What kind of English word is “Winnemucca”? How about “taco”? “Fond du Lac”? People who get bent out of shape over other people speaking languages besides English while out in public in this country probably fail to realize how many English words have their origin in other languages. As much as 30 percent of English words are
borrowed from the world’s thousands of languages. It would be difficult or impossible for the average English speaker to use only Anglo-Saxon words.
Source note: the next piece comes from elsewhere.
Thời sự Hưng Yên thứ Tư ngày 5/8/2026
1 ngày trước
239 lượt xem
In the United States especially, where nearly 100 percent of the population comes from elsewhere in the world, the English language is a polyglot mixture made up of additions from languages everywhere, and yet
it stands apart in its diction, its spelling, and in other ways. Place names preeminently use some version borrowed from the many Native American languages that have all but disappeared otherwise. What does it mean to send somebody
back where they came from, when almost everybody came from somewhere else at one time? Send them back where? To Ohio? To Florida? If we go back far enough in time, almost everyone will have to leave, and the Native Americans – what is left of them – will no doubt feel immense relief, as of an oppressive burden lifting away from them.
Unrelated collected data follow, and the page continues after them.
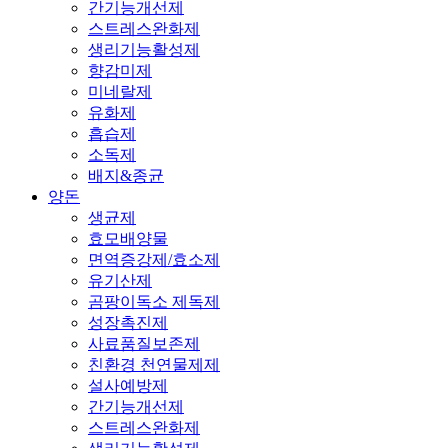
간기능개선제
스트레스완화제
생리기능활성제
향감미제
미네랄제
유화제
흡습제
소독제
배지&종균
양돈
생균제
효모배양물
면역증강제/효소제
유기산제
곰팡이독소 제독제
성장촉진제
사료품질보존제
친환경 천연물제제
설사예방제
간기능개선제
스트레스완화제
Exclusionary talk is loco chauvinism. It is meshuga, and yahoos who go on about sending others back where they came from are clearly
non compos mentis. They should examine their own origins, which in the latest generation or two or three might be in places like Tulsa, Santa Fe, Tennessee, or Baraboo, but going back further could be traced to Scotland, or Frankfurt, or Sarajevo, and ultimately to Africa. White folks weren’t always white, and anyway no deity ever descended from the heavens to declare whiteness a superior trait. It only matters to people who are terrified of losing their imagined superior place in society, and must have Others to look down upon. Ordering Others to speak English when they are conversing among themselves is not only high-handed, it ignores how immigrants have enriched and informed English itself with words and expressions from everywhere. The proper remark for an English-only speaker to make in that case, if any is necessary at all, is gracias, or merci, or
danke, or mahalo, or arigatô, or . . .
— Ed.
Johnny Cash (1932-2003) sang a North American version of “I’ve Been Everywhere”, a song written in 1959 by Australian country singer Geoff Mack, and which in the original version included all Australian place names, many of them originating in the languages of the Australian Aboriginal peoples.